No último domingo, fui parar no hospital por uma dor de garganta. Foi um dia amargo. Tenho traumas com esse tipo de dor. Em 2017, uma situação parecida quase me tirou do Caminho de Compostela.
Lembro do dia em que acordei na Espanha e percebi que a dor que sentia podia ser pior do que um resfriado. Então caminhei até Carrión de Los Condes, a cidade destino da vez, enquanto a inflamação e meu medo aumentavam. O corpo já estava cansado demais para lidar com esse problema.
Carrión era uma vila pequena, de poucas ruas: uma pracinha que dava para a igreja, uma paróquia de pedras ao lado da praça, um albergue de peregrinos do outro. Tudo na cidade acontecia ao redor da praça.
Me lembro de chegar e ir direto à um hospital. Fui a um pronto-socorro que ficava perto da praça. Sem êxito. O lugar estava fechado. Voltei à praça desanimado, com dores e fome. Encontrei Maitê, amiga espanhola, que me acompanhou ao restaurante. Mal comi. Não conseguia engolir, só chorava de dor e medo. Depois, na volta ao albergue, passei por uma roda de irmãs benedictinas, que viram minha dor e me ampararam. “Você precisa ir ao médico”, disse uma delas. “Mas já fui e estava fechado”, respondi com a pouca voz que restava. “Pois diga que é uma emergência e que você é um peregrino. Eles vão te atender”.

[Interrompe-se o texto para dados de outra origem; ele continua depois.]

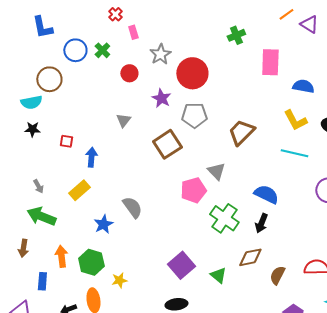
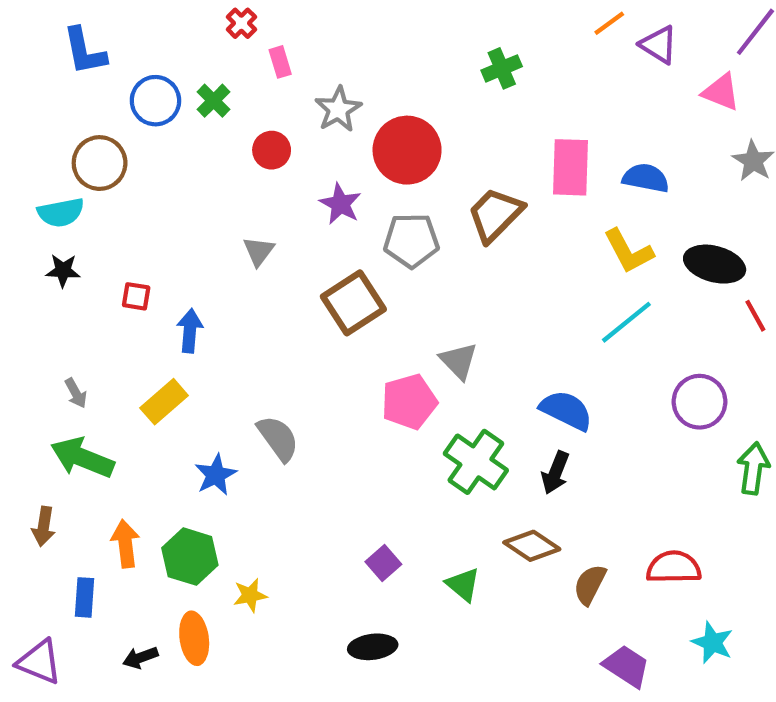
pink rectangle: (270, 62) -> (570, 167), moved
brown trapezoid: (241, 132) -> (495, 215), moved
cyan line: (294, 153) -> (626, 322), turned -52
brown diamond: (250, 257) -> (532, 546), turned 45
purple square: (181, 265) -> (383, 563), size x0.6

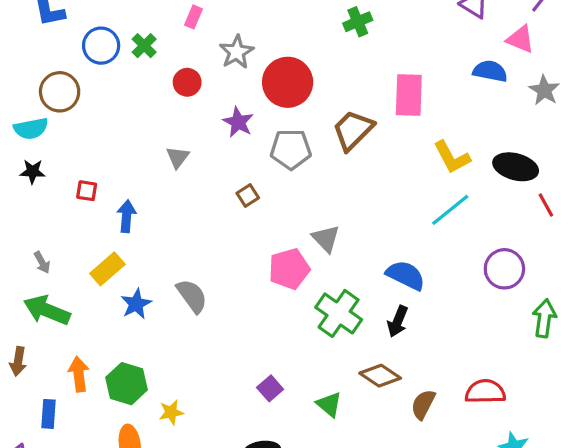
pink rectangle: (280, 62) -> (194, 17), turned 40
blue semicircle: (646, 178) -> (490, 71), moved
brown square: (353, 303) -> (248, 195), size x0.5
blue star: (216, 475) -> (136, 304), moved

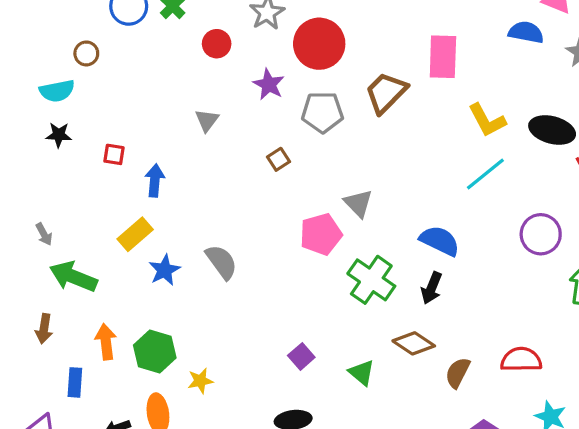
brown circle: (60, 92) -> (86, 53), size x0.6
gray arrow: (42, 262) -> (44, 234), moved

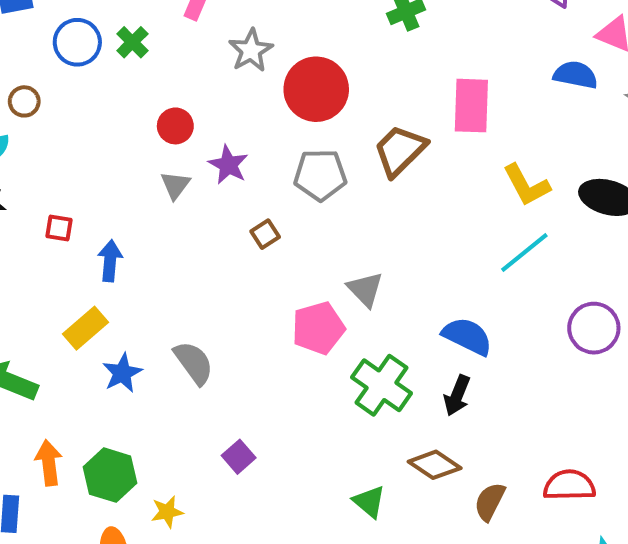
red circle: (217, 44) -> (175, 126), moved
purple star: (269, 84) -> (228, 165), moved
purple square: (301, 356) -> (239, 457), moved

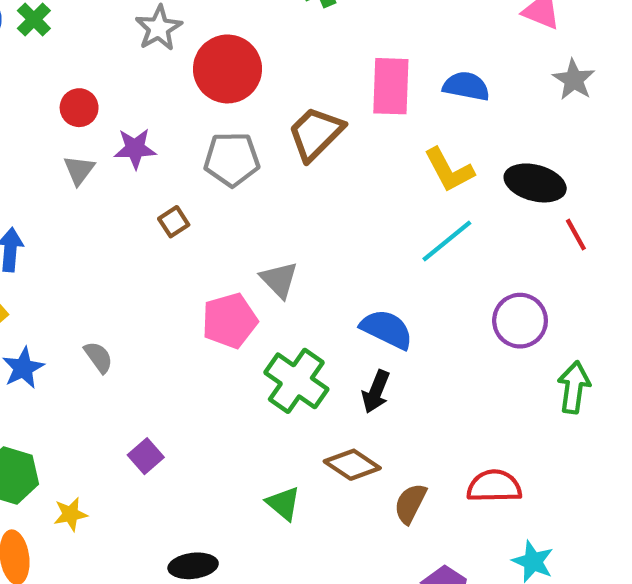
blue semicircle: (575, 75) -> (466, 86), moved
purple star: (228, 165) -> (135, 149), turned -30
gray semicircle: (194, 363) -> (98, 357), size x0.7

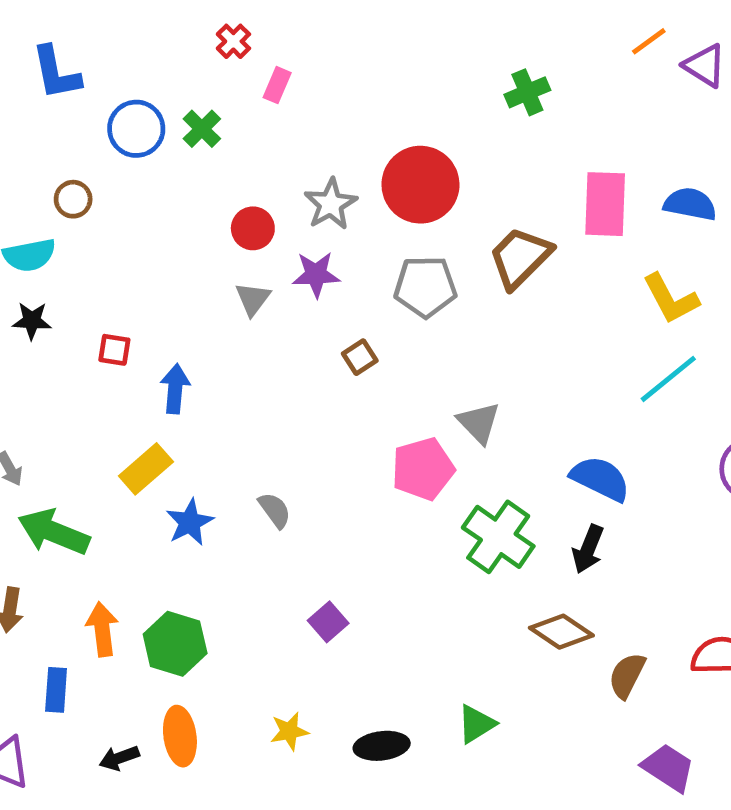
gray star: (159, 28) -> (331, 204), moved
green triangle: (283, 503) -> (476, 724), moved, turned 48
yellow star: (70, 514) -> (289, 731), moved

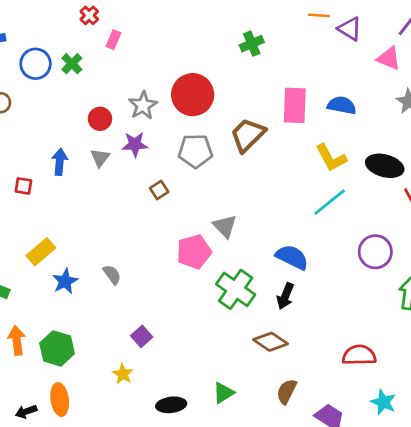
orange line: (649, 41) -> (319, 15), turned 40
blue arrow: (175, 389) -> (60, 162), moved
brown semicircle: (627, 675) -> (287, 391), moved
yellow star: (289, 731) -> (123, 374), moved, turned -30

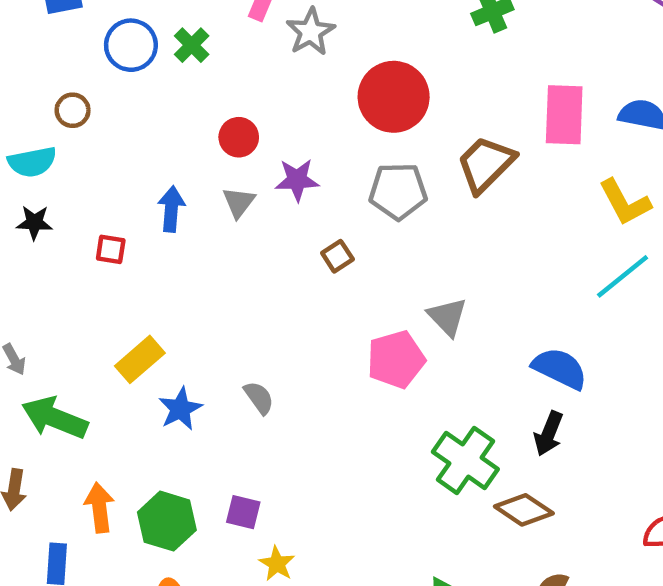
gray star: (143, 105) -> (311, 32), moved
green cross: (236, 289) -> (465, 460), moved
purple square: (142, 336) -> (243, 512), moved, turned -35

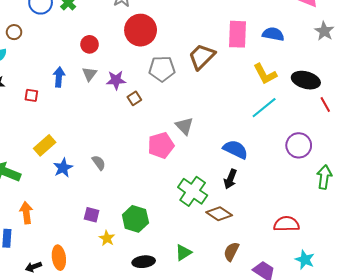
red circle: (394, 97) -> (141, 30), moved
purple star: (297, 180) -> (116, 80), moved
green hexagon: (167, 521) -> (135, 219), moved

Então Maitê foi comigo. Chegamos à porta do pronto-socorro, bati, demorou a aparecer alguém, que nos disse que estava fechado. “Mas é uma emergência. Somos peregrinos”, Maitê respondeu. E as portas se abriram, como mágica. Uma enfermeira me recebeu e me disse que o médico já estava vindo. E ele veio: um senhor baixinho, falando espanhol devagar, me ouvindo, mesmo com minha pouca voz. Olhou a garganta, fez perguntas sobre minha rotina, minha caminhada, minha alimentação... No fim, me perguntou o que eu queria fazer. Fiquei sem entender. Repetiu: “Você quer continuar o Caminho?”. Eu disse que sim. “Pois você vai e vai conseguir”, respondeu antes de ir a uma sala ao lado e voltar com um saco de remédios.
Me deu antibióticos, anti-inflamatórios e analgésicos. Escreveu todas as orientações num papel, remédio por remédio, com a hora e dosagem para cada um. “Vamos pegar pesado, mas vai funcionar”. Me pediu que em três dias eu visitasse um hospital na cidade em que estivesse hospedado, para uma reavaliação. Depois pegou minha mão e me desejou “Buen Camino!”. Não me contive e o abracei. Como foi doce a atenção do médico comigo.

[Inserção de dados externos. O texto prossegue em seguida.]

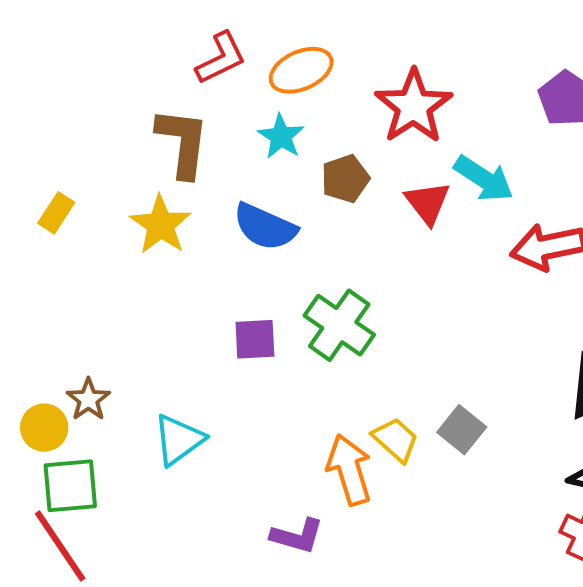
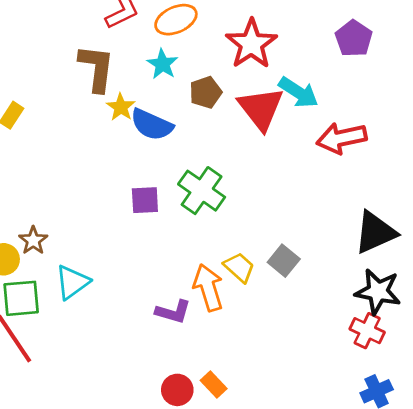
red triangle: (428, 203) -> (261, 108), size x1.5
yellow star: (161, 225) -> (121, 107), moved, size x0.7
cyan triangle: (179, 440) -> (72, 282), moved
purple L-shape: (297, 536) -> (173, 312), moved

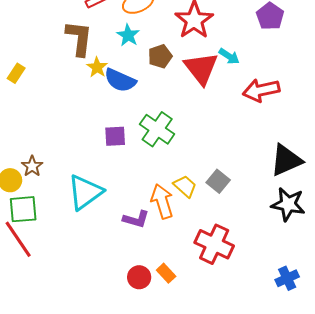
cyan arrow: (298, 92) -> (229, 56), size x0.7
cyan triangle: (72, 282) -> (85, 192), moved, size x1.4
red cross: (367, 331) -> (214, 244), moved, size x1.5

Saímos do hospital, Maitê me segurava pelo braço enquanto eu chorava. Não era sobre a dor nem sobre a cura, era sobre o doce em um dia amargo. Agora tinha esperança no meu medo.
Agradeci à Maitê pela companhia, peguei um punhado de remédios e comecei a tomar assim que pude. Tomei à noite também. Tive febre pela madrugada. No outro dia, como mágica de novo, acordei com a garganta melhor. Também tinha um pacote de balas de hortelã ao lado do meu travesseiro.
Carlos, meu amigo de Madrid, me disse que o doce era para combater os dias amargos. E assim fui vencendo os longos dias de caminhada, com a doçura dos amigos. E um pacote de balas de hortelã no bolso.
No último domingo, eu não tinha as balas, mas tinha essa lembrança.